(5 of 11)
By remote control, Hughes became a politically powerful ghost. His representatives handed out as much as $250,000 a year to politicians. After moving from Los Angeles to Las Vegas in 1966, he contributed heavily to the campaign fund of Republican Governor Paul Laxalt, whom Hughes for a time considered pushing for the presidency. Then he became a backer of Vice President Hubert Humphrey, contributing $50,000 to his 1968 presidential campaign.
The CIA Partner
In Las Vegas, Hughes found the ideal money machine from which he drew funds for political contributions. It was the Silver Slipper casino, a gaudy gambling house located opposite Hughes' Desert Inn hideaway, which he leased for $4.5 million. From the Silver Slipper till, Hughes in 1970 withdrew at least $1 million for his personal projects. The money was in small-denomination, old bills, which could not be traced by tax authorities.

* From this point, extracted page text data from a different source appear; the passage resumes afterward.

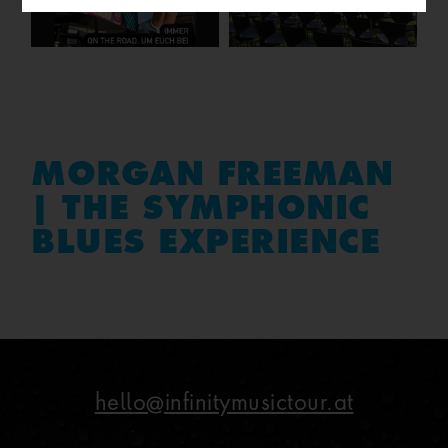
MORGAN FREEMAN
| THE SYMPHONIC
BLUES EXPERIENCE
hello@infinitymusictour.at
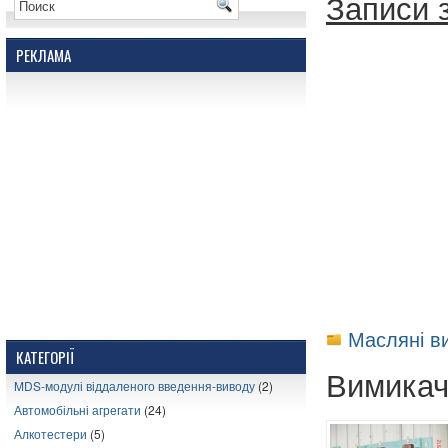
Записи 
РЕКЛАМА
Масляні в
КАТЕГОРІЇ
Вимикач
MDS-модулі віддаленого введення-виводу
(2)
Автомобільні агрегати
(24)
Алкотестери
(5)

Thus he could contribute to his favored candidates more than the $3,000 tax-free limit that prevailed until 1972. As the Watergate investigations later disclosed, Hughes in 1970 sent President Nixon $100,000 in hundred-dollar bills, which were given to Charles ("Bebe") Rebozo in two installments in manila envelopes. There has been speculation that the purpose of the Watergate break-in and bugging was to discover how much the Democratic National Committee knew of that secret gift, but federal investigators have been unable to establish the credence of that suspicion.
By no means all the success of Hughes' enterprises stemmed from his special relationship to Washington. Hughes Aircraft, for example, has top-flight managers and an excellent reputation. Even so, a recent Government study shows that although the company produces superior weapons, it also charges very high prices and makes big markups on equipment that it buys from outside suppliers and resells to the Pentagon.
During the past ten years Hughes Aircraft, which relies almost exclusively on Government work, has won nearly $6 billion in Government contracts, most of them on bids for weapons and electronic devices that were not open to competitors. There was also about 6 billion dollars more in secret contracts with the CIA over this period. "The huge contracts made Hughes Aircraft a captive company of the CIA," asserts one former Pentagon official. "Their interests are completely merged."
Howard Hughes was eager to have a link to the CIA, since he believed it would help him fend off other U.S. agencies prying into his taxes and business manipulations. The now defunct Robert R. Mullen & Co., which represented Hughes in Washington, also served as a CIA front and provided cover for agents in Europe and Asia. Mullen's president, Robert Bennett, is now a Summa executive.